Mental health is a topic that has been thrust into the spotlight during the COVID-19 pandemic, with many people struggling for wellbeing due to isolation from others during lockdown, or becoming anxious due to the economic and employment challenges emerging as a result of the crisis.
The official charity partner of the AASA and its parent organisation, the Benalla Auto Club, is Drive Against Depression, an organisation aimed at bringing together participants with a shared passion for motoring and creating judgement-free, non-confrontational environments where people can have conversations about mental health issues.
Last year, Drive Against Depression (DAD) facilitated social drives on public roads and used the AASA connection to form a relationship with the Australian Tarmac Rally Championship, enabling the creation of fun and exciting events for motoring enthusiasts.
However, as DAD co-founder and director Sarah Davis explained, 2020 has presented unique obstacles which have been difficult to overcome.
“Looking after people’s mental health and wellbeing is more important now than ever before, but because of the lockdown situation in Victoria, our opportunities to create social drives and other environments for people to connect have been extremely limited,” Davis said.
“However, there have still been some processes to put in place for those with specific requirements. We have three qualified mental health practitioners, who have been able to support the people who need it most.”
While 2020 may not have gone according to plan for DAD, Davis said the relationship with BAC and AASA yielded excellent results in 2019 and will continue in 2021.
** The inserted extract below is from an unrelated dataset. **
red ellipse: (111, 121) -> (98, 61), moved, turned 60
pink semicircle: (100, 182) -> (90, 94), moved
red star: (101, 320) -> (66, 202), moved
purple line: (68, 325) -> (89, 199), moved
“Our involvement with AASA and BAC was a huge part of 2019; it gave our participants the chance to enjoy different types of motoring and motorsport activities and gave people a whole new level of joy,” she said.
“Looking ahead to 2021, we’ll be starting our social drives again and we’ll be looking to dovetail those occasions with some events at Winton, such as the Friday Test and Tune sessions where some people might like to enjoy the experience of driving their car around a race track.”
The AASA is committed to continued support of the DAD cause.
“There is an overlap between the demographics of motoring enthusiasts and the demographics likely to suffer from mental illness, so there are some synergies with our involvement with DAD,” AASA business manager, Stephen Whyte said.
“We’ve been promoting DAD to our competitors at a variety of events, especially circuit racing and tarmac rally and in 2021 we’re aiming to raise awareness of the cause in other disciplines such as off-road and speedway.
“DAD continues to provide terrific support in the mental health space and we’re proud to be associated with them.”